Senior Engineering Manager
The course exceeded my expectations. Even the location of the IMechE building in central London is great. To be able to go into the Grand Library at lunchtime just added to it. It was a really worthwhile, brilliant experience.
Verified by an engineer
Richard Hudson, 39, is the Engineer Director at Special Vehicles, based at Millbrook, the renowned automotive proving ground in Bedfordshire. He has worked in the same location since he began as an apprentice, aged 17. “When I joined as an apprentice, the company was owned by General Motors. We designed and manufactured niche, alternative fuel vehicles, modified to run on liquefied petroleum gas or compressed natural gas. I loved it. I found it fascinating, changed my plans about going to university and stayed,” he explains.
“Following a change in government legislation, the company shifted to production of vehicles for the emergency services at relatively high volume. That company was later sold to private equity and the emergency service business transferred from Millbrook to another GM site. I was given the opportunity to stay with the business and become involved with a specialist operation, designing and producing armoured vehicles for the police, government agencies or Original Equipment Manufacturers’ vehicles. We focus on much lower volume – about 150 vehicles a year – but with much greater engineering complexity. The company has been sold twice since and we are now part of the UTAC group. This gives us a footprint in the UK, France, USA, Morocco and Finland.” In his time there, Richard has risen from Engineering Technician, to Engineer, then Senior Engineer, on to Principal Engineer and now his present position of Engineering Director.
Why the Senior Engineering Manager course?
“I am responsible for the man management of the 20-strong engineering team, as well as the project delivery. When I was promoted to principal engineer, it was the first time I’d had direct reports. My background is different to many who are in my position. A few of the principal engineers who report into me are chartered, and a few of their reports are chartered, too. I’m not.
“I always felt I had the potential to be a manager and I have completed some management training – conflict management, motivating teams and stuff of that nature. It was provided by people from this company. The training was definitely useful but there wasn’t any outside influence. I felt I needed to have a longer-term view on things.

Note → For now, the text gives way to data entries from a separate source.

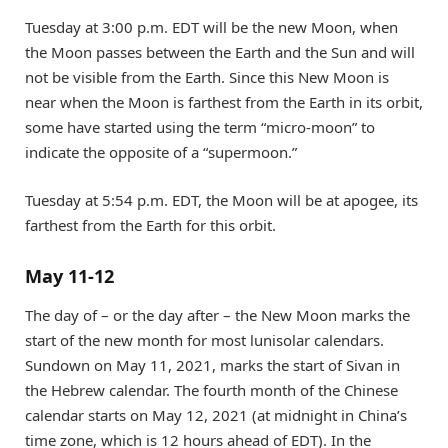
Tuesday at 3:00 p.m. EDT will be the new Moon, when
the Moon passes between the Earth and the Sun and will
not be visible from the Earth. Since this New Moon is
near when the Moon is farthest from the Earth in its orbit,
some have started using the term “micro-moon” to
indicate the opposite of a “supermoon.”
Tuesday at 5:54 p.m. EDT, the Moon will be at apogee, its
farthest from the Earth for this orbit.
May 11-12
The day of – or the day after – the New Moon marks the
start of the new month for most lunisolar calendars.
Sundown on May 11, 2021, marks the start of Sivan in
the Hebrew calendar. The fourth month of the Chinese
calendar starts on May 12, 2021 (at midnight in China’s
time zone, which is 12 hours ahead of EDT). In the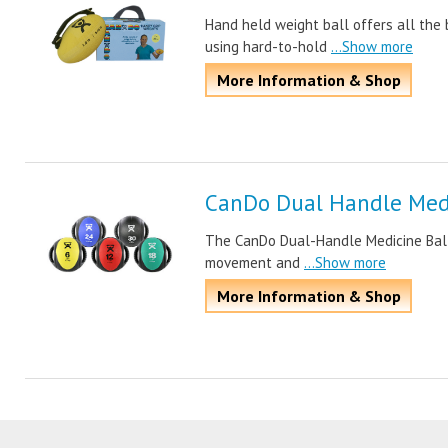
Hand held weight ball offers all the 
using hard-to-hold
...Show more
More Information & Shop
CanDo Dual Handle Medi
The CanDo Dual-Handle Medicine Ball i
movement and
...Show more
More Information & Shop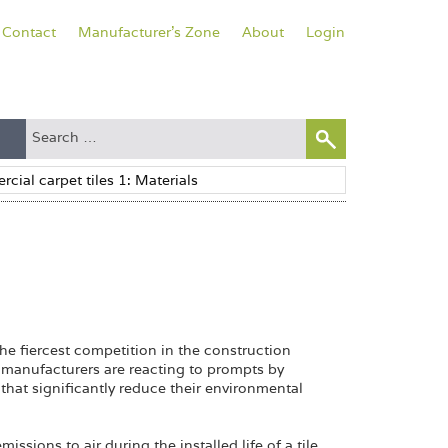
Contact
Manufacturer's Zone
About
Login
he fiercest competition in the construction
e manufacturers are reacting to prompts by
that significantly reduce their environmental
ssions to air during the installed life of a tile,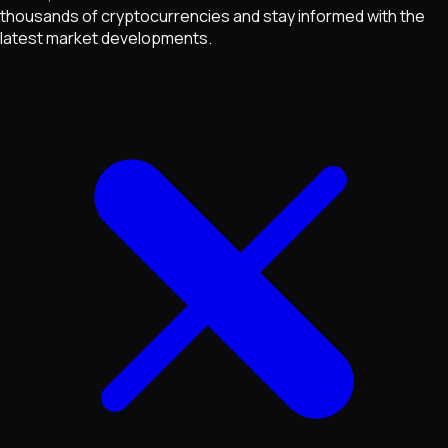
thousands of cryptocurrencies and stay informed with the
latest market developments.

“I’ve always been a believer in training. I am confident in my role and I think I perform well, but I know I can be better. One way to achieve that is via training. When I was looking for a course, I went straight to the IMechE because of its reputation.
“There is a strong connection between this organisation and the IMechE – we encourage our staff to become members of the IMechE and we support them by covering the cost of their fees. The IMechE was an obvious choice for this course.”
What was your experience of the course?
“When everyone introduced themselves, they said, ‘I’m Chartered’ and ‘I’m a Fellow’. My vocational background made me quite different to the other attendees. I was conscious I was not a member. However, their response was brilliant. It was no problem.
“We were asked, ‘Why are you here today?’ It was the first time I’d really thought about that question. Why was I there? I realised I tend to be in the weeds of day-to-day work. I wanted to learn skills and techniques to disengage from everyday firefighting, and focus more on planning and strategy. That’s what I wanted to get from the course.
“The style of the course was very flexible and the trainer was very good at constantly adapting the flow to our needs. I thought that was fantastic. There were lots of breakout activities; we’d go into a group or pairs and work through some of the material. At the end of each topic, there was a summary session of what we’ve covered. It was very interactive.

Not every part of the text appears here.